Because the vast majority of cervical neoplasms are primary carcinomas, recognition of nonglandular malignant elements on Pap smear should raise the suspicion of a hematologic malignancy. A monomorphic pattern of dispersed single cells is a clue for lymphoma of the cervix. Although rare, lymphomas of the uterine cervix should be included in the differential diagnosis of small cell neoplasm cytological abnormalities of the cervix in the Pap smear. Poorly differentiated and small cell carcinomas that present as dispersed atypical cells may mimic lymphoid proliferations. However, poorly differentiated carcinomas show some degree of cohesion or nuclear molding as evidence of their epithelial nature.

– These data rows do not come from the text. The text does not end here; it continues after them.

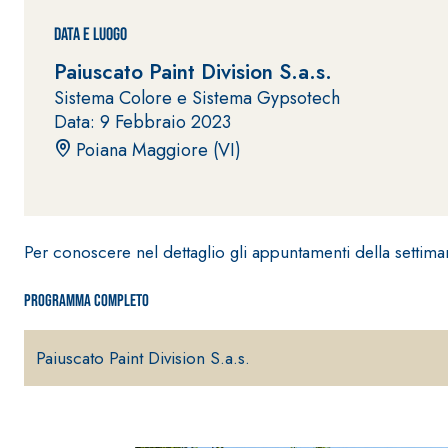
Data e Luogo
Paiuscato Paint Division S.a.s.
Sistema Colore e Sistema Gypsotech
Data: 9 Febbraio 2023
Poiana Maggiore (VI)
Sistema POSA PAVIMENTI E RIVESTIMENTI
AQUAZIP
– IMP
®
AQUAZIP ONE PRO
Guaina impermeabilizzante elastica monocompo
Per conoscere nel dettaglio gli appuntamenti della settima
cementizia
Programma completo
Paiuscato Paint Division S.a.s.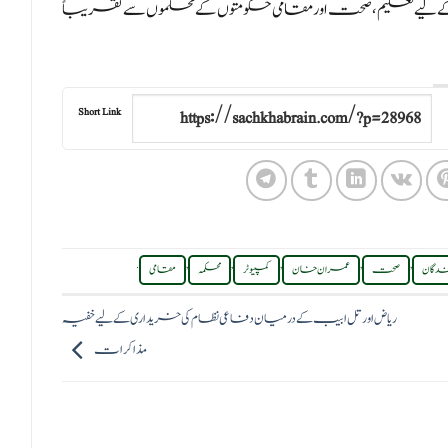
کے لیے تعلیم، صحت اور مقامی حکومتوں کے محکموں سے تقریباً
Short Link
.
,
,
,
,
,
ندگان
صحت
عمران خان
کمپیوٹر
محکمہ
مقامی
ریاض اور تل ابیب کے درمیان دفاعی نظام کی خریداری کے لیے خفیہ
مذاکرات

An advantage of liquid-based preparations is the ability to perform immunophenotypingon the residual material to distinguish an epithelial lesion from a lymphoid lesion.[6]

Cervical lymphoma can be misdiagnosed as carcinoma on cervicovaginal cytology due to its rarity. In our case, the reason of the false diagnosis as squamous cell carcinoma was the presence of small cells with high N/C ratio which were interpreted as small cell nonkeratinizing variant of squamous cell carcinoma. Therefore, awareness of this potential diagnostic pitfall is of great importance in order to avoid misdiagnosis as carcinoma on cervicovaginal cytology. The possibility of lymphoma should be kept in mind while dealing with small cell neoplasms or poorly differentiated tumors in this location. To render a cytological diagnosis of lymphoma is important because it prompts immediate treatment and avoids overtreatment.